Po wybuchu afery z udziałem Adama Hofmana, Mariusza Antoniego Kamińskiego i Adama Rogackiego, marszałek Sejmu Radosław Sikorski zarządził kontrolę wszystkich wyjazdów zagranicznych posłów związanych z posiedzeniami Rady Europy.

 

Posłowie PiS przez wyjazdem w delegację do Madrytu pobrali z kasy sejmowej po 3 tys. złotych zaliczki. Zadeklarowali bowiem, że zamierzają podróżować do stolicy Hiszpanii samochodem. Dla jasności – Warszawę od Madrytu drogą lądową dzieli 2867 kilometrów. Nawigacje obliczają czas tej podróży na 25 godzin. A przecież obrady komisji Rady Europy trwały ledwie dwa dni.

Naturalne w tym wypadku wydaje się podróżowanie samolotem. I posłowie polecieli – samolotem tanich linii Ryanair. O sprawie poinformowali Kancelarię Sejmu w miniony wtorek rano – 10 godzin po tym, jak otrzymali od redakcji Faktu pytania dotyczące swojej aktywności na pokładzie samolotu do stolicy Hiszpanii. Czy poinformowaliby o tym, gdyby nie nasza praca nad publikacją?

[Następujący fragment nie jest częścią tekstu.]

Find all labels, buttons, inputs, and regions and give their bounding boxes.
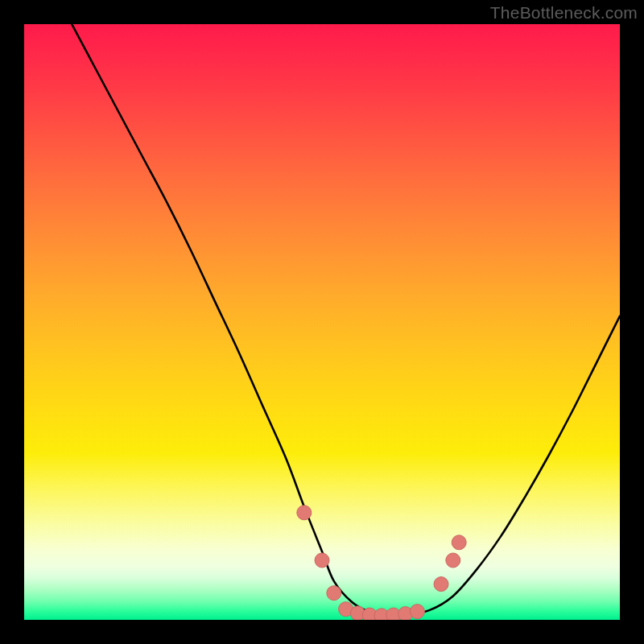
- watermark-text: TheBottleneck.com: [490, 3, 638, 23]
- marker-group: [297, 506, 466, 620]
- curve-marker: [410, 605, 424, 619]
- bottleneck-curve-path: [72, 24, 620, 616]
- plot-area: [24, 24, 620, 620]
- chart-frame: TheBottleneck.com: [0, 0, 644, 644]
- bottleneck-curve-svg: [24, 24, 620, 620]
- curve-marker: [446, 553, 460, 568]
- curve-marker: [434, 577, 448, 592]
- curve-marker: [452, 535, 466, 550]
- curve-marker: [327, 586, 341, 601]
- curve-marker: [297, 506, 312, 520]
- curve-marker: [315, 553, 329, 568]
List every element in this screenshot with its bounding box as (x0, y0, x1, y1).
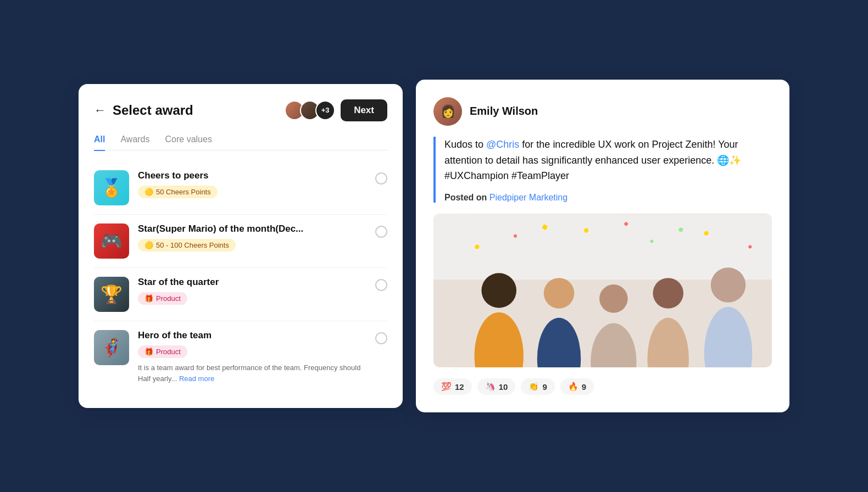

Odpowiedź na to mogą dać sami posłowie. Przecież każdy, kto lata na długie weekendy tanimi liniami, wie, że niemożliwe jest, by w ostatniej chwili (bo przecież mieli jechać samochodem) znaleźć w pełniutkim samolocie 8 miejsc, w dodatku obok siebie. W Ryanair od trzech miesięcy istnieje opcja dokupienia sobie konkretnej miejscówki (kosztuje to 23 euro). Kluczowa będzie odpowiedź na pytanie: czy bilety kupili przed czy po złożeniu deklaracji o zaliczce na jazdę samochodem?

– Sprawa trzech posłów PiS: Adama Hofmana, Mariusza A. Kamińskiego i Adama Rogackiego na pewno trafi do komisji etyki poselskiej – zapowiedział w sobotę marszałek Sejmu Radosław Sikorski. Jeśli potwierdzi się, że deklaracja została złożona po dacie rezerwacji biletów, sprawa trafi do prokuratury. SLD już złożył wniosek o śledztwo w tej sprawie. Tym bardziej że z pisma z Rady Europy wynika, że podobną aktywnością co w Madrycie ta grupa po­słów wykazywała się już w ubiegłym roku w Paryżu i tureckim Izmirze.

Sikorski dodał, że aby zapobiec podobnym sytuacjom, należy wprowadzić kontrolę wyjazdów zagranicznych posłów. – Wyciągnę też wnioski, jeśli chodzi o regulowanie rozliczeń posłów w tego typu przypadkach, tak aby taka bulwersująca sprawa nie mogła wydarzyć się w przyszłości – powiedział marszałek.

Sikorski uważa, że jeśli posłowie wyjeżdżający samochodem na delegacje zagraniczne rozliczają transport z publicznych pieniędzy, powinni być zobowiązani do okazania paragonu z jednej ze stacji benzynowych znajdujących się po drodze. – Wtedy nikt nie będzie miał wątpliwości – podkreślił Sikorski.